**Work task**
Print the entries underneath word for word, omitting whatever pictures they contain.

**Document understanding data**

______________________________

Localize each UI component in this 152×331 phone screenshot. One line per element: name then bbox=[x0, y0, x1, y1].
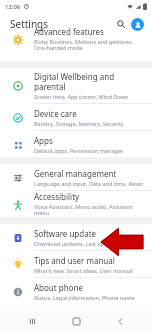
staticText: Accessibility bbox=[34, 191, 80, 202]
staticText: What's new, Smart ideas, User manual bbox=[34, 267, 133, 274]
button[interactable]: General management bbox=[0, 164, 152, 190]
staticText: Device care bbox=[34, 108, 77, 119]
staticText: Apps bbox=[34, 135, 53, 146]
staticText: Status, Legal information, Phone name bbox=[34, 294, 135, 301]
staticText: 12:06 bbox=[5, 3, 21, 11]
button[interactable]: Software update bbox=[0, 224, 152, 250]
staticText: Tips and user manual bbox=[34, 255, 115, 266]
staticText: Battery, Storage, Memory, Security bbox=[34, 120, 124, 127]
staticText: Screen time, App timers, Wind Down bbox=[34, 93, 129, 100]
button[interactable]: About phone bbox=[0, 278, 152, 304]
button[interactable]: Recents bbox=[20, 311, 44, 331]
button[interactable]: Advanced features bbox=[0, 26, 152, 52]
button[interactable]: Advanced features bbox=[0, 35, 152, 61]
button[interactable]: Apps bbox=[0, 131, 152, 157]
button[interactable]: Home bbox=[64, 311, 88, 331]
button[interactable]: Accessibility bbox=[0, 191, 152, 217]
staticText: Digital Wellbeing and parental controls bbox=[34, 71, 144, 92]
button[interactable]: Back bbox=[108, 311, 132, 331]
staticText: Download updates, Last update bbox=[34, 240, 116, 247]
button[interactable]: Digital Wellbeing and parental controls bbox=[0, 68, 152, 103]
staticText: Settings bbox=[10, 17, 49, 31]
button[interactable]: Account bbox=[131, 18, 144, 31]
staticText: Software update bbox=[34, 228, 97, 239]
button[interactable]: Tips and user manual bbox=[0, 251, 152, 277]
staticText: General management bbox=[34, 168, 117, 179]
staticText: Voice Assistant, Mono audio, Assistant m… bbox=[34, 203, 144, 217]
staticText: Language and input, Date and time, Reset bbox=[34, 180, 143, 187]
button[interactable]: Search bbox=[114, 17, 128, 31]
staticText: Advanced features bbox=[34, 26, 104, 37]
staticText: Bixby Routines, Motions and gestures, On… bbox=[34, 38, 133, 52]
staticText: Default apps, Permission manager bbox=[34, 147, 124, 154]
button[interactable]: Device care bbox=[0, 104, 152, 130]
staticText: About phone bbox=[34, 282, 83, 293]
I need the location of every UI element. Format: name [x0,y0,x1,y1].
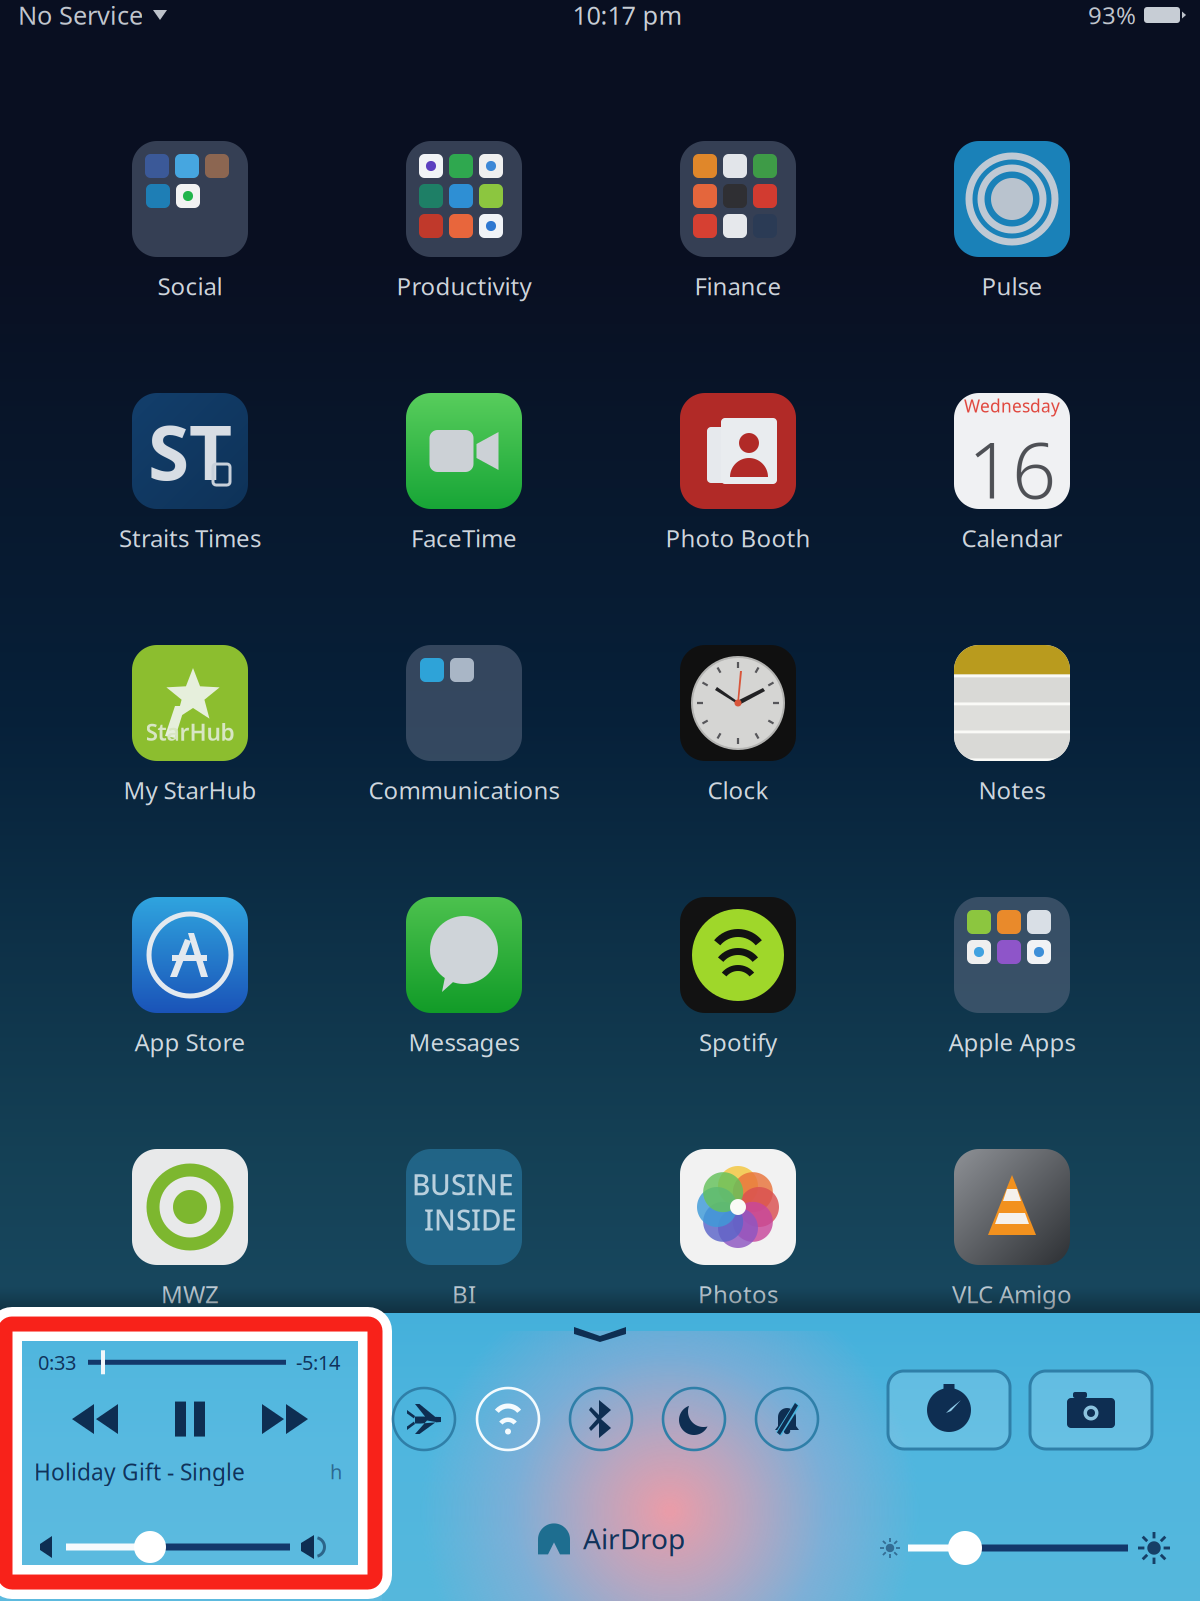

______________________________

**Answer area**
Localize each UI component in this 152×331 phone screenshot. One line per element: name then bbox=[x0, y0, x1, y1].
staticText: Accessibility bbox=[34, 191, 80, 202]
staticText: What's new, Smart ideas, User manual bbox=[34, 267, 133, 274]
button[interactable]: General management bbox=[0, 164, 152, 190]
staticText: Device care bbox=[34, 108, 77, 119]
staticText: Apps bbox=[34, 135, 53, 146]
staticText: Status, Legal information, Phone name bbox=[34, 294, 135, 301]
staticText: 12:06 bbox=[5, 3, 21, 11]
button[interactable]: Software update bbox=[0, 224, 152, 250]
staticText: Tips and user manual bbox=[34, 255, 115, 266]
staticText: Battery, Storage, Memory, Security bbox=[34, 120, 124, 127]
staticText: Screen time, App timers, Wind Down bbox=[34, 93, 129, 100]
button[interactable]: About phone bbox=[0, 278, 152, 304]
button[interactable]: Recents bbox=[20, 311, 44, 331]
button[interactable]: Advanced features bbox=[0, 26, 152, 52]
button[interactable]: Advanced features bbox=[0, 35, 152, 61]
button[interactable]: Apps bbox=[0, 131, 152, 157]
button[interactable]: Home bbox=[64, 311, 88, 331]
button[interactable]: Accessibility bbox=[0, 191, 152, 217]
staticText: Digital Wellbeing and parental controls bbox=[34, 71, 144, 92]
button[interactable]: Back bbox=[108, 311, 132, 331]
staticText: Download updates, Last update bbox=[34, 240, 116, 247]
button[interactable]: Digital Wellbeing and parental controls bbox=[0, 68, 152, 103]
staticText: Settings bbox=[10, 17, 49, 31]
button[interactable]: Account bbox=[131, 18, 144, 31]
staticText: Software update bbox=[34, 228, 97, 239]
button[interactable]: Tips and user manual bbox=[0, 251, 152, 277]
staticText: General management bbox=[34, 168, 117, 179]
staticText: Voice Assistant, Mono audio, Assistant m… bbox=[34, 203, 144, 217]
staticText: Language and input, Date and time, Reset bbox=[34, 180, 143, 187]
button[interactable]: Search bbox=[114, 17, 128, 31]
staticText: Advanced features bbox=[34, 26, 104, 37]
staticText: Bixby Routines, Motions and gestures, On… bbox=[34, 38, 133, 52]
staticText: Default apps, Permission manager bbox=[34, 147, 124, 154]
button[interactable]: Device care bbox=[0, 104, 152, 130]
staticText: About phone bbox=[34, 282, 83, 293]
I need the location of every UI element. Format: name [x0,y0,x1,y1].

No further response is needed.